A2: We appreciate the reviewer’s concern regarding the feasibility and value of using a large-scale healthy population pool. To address this, we conducted ablation experiments on all three datasets (AD, PTB, TDBrain), varying the proportion of healthy individuals used for pretraining (e.g., 5%, 25%, 50%, and 100%), as shown in Table E3. For each proportion, we further evaluated performance under different amounts of labeled training data (5%, 25%, 50%, 100%). Due to space constraints, we only present the results for the AD, PTB dataset in the main text, but consistent trends were observed across all datasets. We have updated Appendix E3 to clarify this point and provide additional results. Key findings:

• Across all datasets and settings, increasing the size of the healthy population consistently leads to better model performance.
• The improvement is existed even in low-resource settings, where the contrastive pretraining helps compensate for limited supervision.
• The performance trend is stable and monotonic, suggesting that more external healthy data continues to benefit the model without introducing instability.
• These results confirm that the proposed approach can adapt to different scales of external data and highlight the practical value of incorporating healthy population information, even when collected in limited amounts. This validates the scalability and deployment feasibility of our method, and demonstrates that the use of external healthy individuals is both effective and justifiable.
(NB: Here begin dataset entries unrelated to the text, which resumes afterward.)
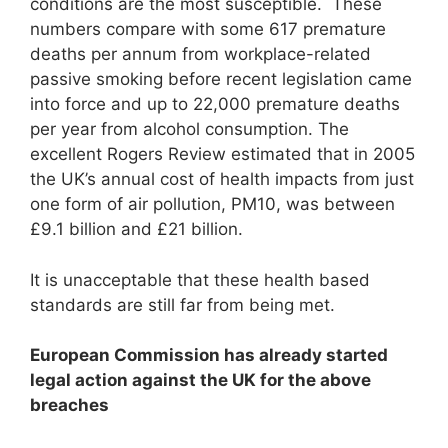
conditions are the most susceptible. These
numbers compare with some 617 premature
deaths per annum from workplace-related
passive smoking before recent legislation came
into force and up to 22,000 premature deaths
per year from alcohol consumption. The
excellent Rogers Review estimated that in 2005
the UK’s annual cost of health impacts from just
one form of air pollution, PM10, was between
£9.1 billion and £21 billion.
It is unacceptable that these health based
standards are still far from being met.
European Commission has already started
legal action against the UK for the above
breaches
Q3: Provide quantitative evidence (e.g., AUROC, distribution plots) that healthy samples indeed yield lower reconstruction error E than abnormal samples across all datasets.

A3: We appreciate the reviewer’s suggestion and have conducted additional analysis to empirically validate the assumption. Due to the submission policy disallowing figures in the rebuttal, we provide a textual description of the key results and refer the reviewer to Figure F1 (has been added to the revised manuscript) in Appendix F.2 for visual confirmation.
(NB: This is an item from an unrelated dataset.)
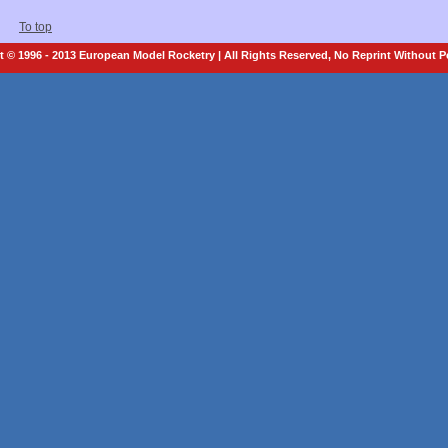
To top
 © 1996 - 2013 European Model Rocketry | All Rights Reserved, No Reprint Without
We performed Kernel Density Estimation (KDE) on the reconstruction errors of both normal and abnormal samples, and showed in Figure F1. The normal samples exhibit a sharp peak centered around a low reconstruction error (~0.2), with very narrow spread, indicating consistent low-error reconstructions. In contrast, the abnormal samples follow a positively skewed distribution, with reconstruction errors more broadly distributed and a long tail extending toward higher values (~1.0). This empirical result confirms that the model consistently assigns higher reconstruction errors to abnormal samples.

Furthermore, using the reconstruction error as the anomaly score yields an AUROC of 0.974 on the AD dataset, quantitatively supporting the model’s discriminative capability between normal and abnormal samples.

Q4：Supply a concise table (layers, filter sizes, activation functions, parameter count) for both encoder and decoder, plus a short justification for key design choices (e.g., depth, latent dimension).

A4: We appreciate the reviewer’s feedback regarding the architectural transparency of our model. To address this, we have included detailed architectural specifications in Table G1 now clearly outlines the encoder type, dimensional configurations (input/output/hidden/channel/head), activation function, and parameter count. These additions ensure that all design choices—layer counts, attention structure, and parameter sizes—are explicitly stated.

Q5: The privacy considerations involved even when using “healthy” clinical data.

A5: We agree that even healthy clinical data may raise privacy concerns. As noted in our experimental section, all datasets used in this study are publicly available and had received institutional review board (IRB) approval prior to release, which ensures appropriate de-identification and regulatory compliance (e.g., HIPAA, GDPR).

Reply to the concerns on significance and clarity

We really appreciate for your valuable insights. These comments allow us to further improve our work quality via revision. We hope the responses have fully addressed your questions and provide strong support for the significance of our method. With all these designs, our approach demonstrates significant performance improvements across multiple datasets (AD, PTB, TDBrain) even in a low-resource setting. For example, on the AD dataset, even with only 5% of external healthy data, the model could significantly outperform the baseline without DE pretraining. This validates the effectiveness and practical adaptability of our framework. In addition, we really care about your feedback regarding clarity. Accordingly, we have revised our paper seriously, which includes clarifying the method definitions (see Table 1), architectural details (see Table G1), and experimental setup (see Appendices E and F), etc. In addition, a native speaker is asked to further improve the narratives in the manuscript. We suppose these endeavors could help to alleviate your clarity concern. Once more, thank you very much for your time and suggestions for reviewing our paper.

Best regards,

The Authors

Dear Reviewer,

We sincerely appreciate your thoughtful review and helpful suggestions. We have addressed all comments and provided detailed responses below.

Q1: This paper use many terms refers data types (e.g., normal/external/target/original data) and includes unexplained abbreviations (especially in ablation studies), leading to confusion about the Discrepancy Estimator’s functionality and experimental setup.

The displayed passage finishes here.